Methods for fitting the Poisson-lognormal distribution to microbial testing data

The Poisson distribution can be used to describe the number of microorganisms in a serving of food, but in most food-safety applications, the variability of the Poisson distribution is insufficient to describe the heterogeneity in microbial contamination across the population of all servings. To model how contamination varies across the population of all possible servings, the lognormal distribution can be paired with the Poisson distribution to create an over-dispersed distribution, which is referred to as the Poisson-lognormal distribution. An advantage of this distribution is that random draws from the distribution are integer-valued. This is beneficial for some food-safety risk assessments because a modeled serving is either contaminated or not. This distribution is also appropriate when the results of a laboratory test are integer-valued, such as when direct plating is used to enumerate samples. While some surveys perform only absence/presence screenings tests, surveys that are more thorough can pair a screening test with enumeration of screen-test positive samples via direct plating. For this application, statistical methods that accommodate censored data are required to fit the data to a Poisson-lognormal distribution. This study compares a Bayesian hierarchical model to a maximum likelihood estimation approach for fitting data to the Poisson-lognormal distribution. Across a range of datasets, the Bayesian method demonstrates superior performance. OpenBUGS and R code are provided to implement both methods.
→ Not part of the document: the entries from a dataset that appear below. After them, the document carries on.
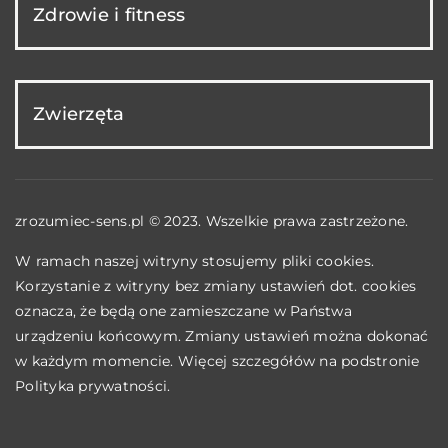
Zdrowie i fitness
Zwierzęta
zrozumiec-sens.pl © 2023. Wszelkie prawa zastrzeżone.
W ramach naszej witryny stosujemy pliki cookies.
Korzystanie z witryny bez zmiany ustawień dot. cookies
oznacza, że będą one zamieszczane w Państwa
urządzeniu końcowym. Zmiany ustawień można dokonać
w każdym momencie. Więcej szczegółów na podstronie
Polityka prywatności
.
► The study compares methods for fitting a Poisson-lognormal model to data consisting of screen test and integer count data. ► A Bayesian model and a maximum likelihood approach are proposed for fitting the Poisson-lognormal distribution. ► A simulation study is performed to assess the performance of the two fitting methods. ► Significant biases in the parameter estimates can occur when using the maximum likelihood technique. ► OpenBUGS and R code are provided.